■ **EXERCISE DESCRIPTION**: Once you reach the line that holds "Receiving God’s Mercy" in the listing below, output it and every line after it through the line that holds "to view the", word for word.

■ **DATA FOR ANALYSIS**:
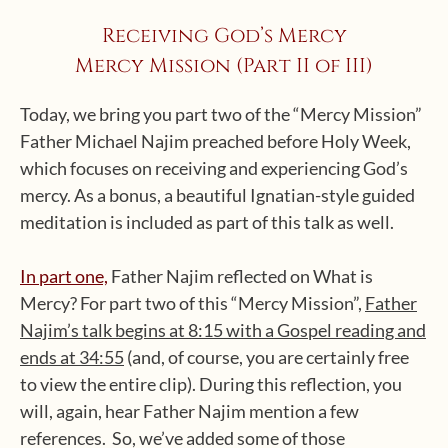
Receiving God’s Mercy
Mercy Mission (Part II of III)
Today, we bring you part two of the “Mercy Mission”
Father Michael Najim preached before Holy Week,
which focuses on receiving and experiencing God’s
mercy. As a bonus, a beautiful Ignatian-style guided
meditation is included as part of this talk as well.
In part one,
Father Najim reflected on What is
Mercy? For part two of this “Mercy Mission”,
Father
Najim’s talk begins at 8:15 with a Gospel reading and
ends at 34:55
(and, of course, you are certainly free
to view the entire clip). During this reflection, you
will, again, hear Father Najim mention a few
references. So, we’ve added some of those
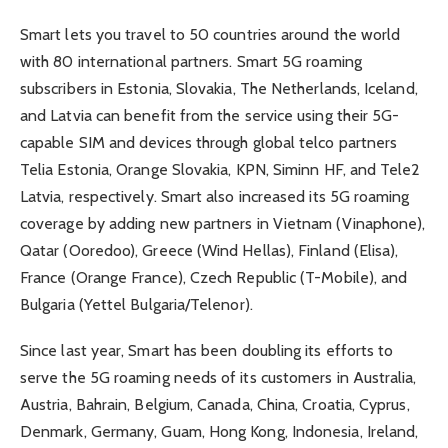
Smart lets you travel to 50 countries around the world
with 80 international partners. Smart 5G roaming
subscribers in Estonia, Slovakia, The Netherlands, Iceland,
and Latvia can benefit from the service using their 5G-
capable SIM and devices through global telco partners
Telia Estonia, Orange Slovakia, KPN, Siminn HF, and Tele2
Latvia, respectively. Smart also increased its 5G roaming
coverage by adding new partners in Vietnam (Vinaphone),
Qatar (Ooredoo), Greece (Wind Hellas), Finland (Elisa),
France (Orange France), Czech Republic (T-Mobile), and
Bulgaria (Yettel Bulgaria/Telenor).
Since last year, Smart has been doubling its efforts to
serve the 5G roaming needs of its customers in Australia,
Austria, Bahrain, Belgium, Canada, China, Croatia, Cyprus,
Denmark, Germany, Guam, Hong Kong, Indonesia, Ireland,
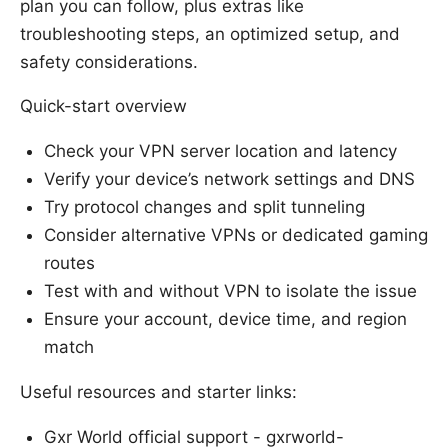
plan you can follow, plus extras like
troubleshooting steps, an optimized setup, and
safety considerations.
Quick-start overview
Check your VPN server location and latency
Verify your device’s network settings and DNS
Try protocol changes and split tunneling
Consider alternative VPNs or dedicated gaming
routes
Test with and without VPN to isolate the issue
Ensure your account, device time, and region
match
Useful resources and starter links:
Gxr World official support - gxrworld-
--
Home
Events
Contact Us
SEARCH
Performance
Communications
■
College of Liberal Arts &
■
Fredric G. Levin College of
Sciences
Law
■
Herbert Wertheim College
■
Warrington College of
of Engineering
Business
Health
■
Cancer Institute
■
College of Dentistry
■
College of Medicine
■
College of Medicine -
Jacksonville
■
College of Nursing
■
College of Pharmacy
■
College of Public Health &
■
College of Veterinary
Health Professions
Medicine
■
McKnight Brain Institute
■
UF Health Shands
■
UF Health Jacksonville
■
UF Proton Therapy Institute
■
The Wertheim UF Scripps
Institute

■ **OUTPUT**:
Receiving God’s Mercy
Mercy Mission (Part II of III)
Today, we bring you part two of the “Mercy Mission”
Father Michael Najim preached before Holy Week,
which focuses on receiving and experiencing God’s
mercy. As a bonus, a beautiful Ignatian-style guided
meditation is included as part of this talk as well.
In part one,
Father Najim reflected on What is
Mercy? For part two of this “Mercy Mission”,
Father
Najim’s talk begins at 8:15 with a Gospel reading and
ends at 34:55
(and, of course, you are certainly free
to view the entire clip). During this reflection, you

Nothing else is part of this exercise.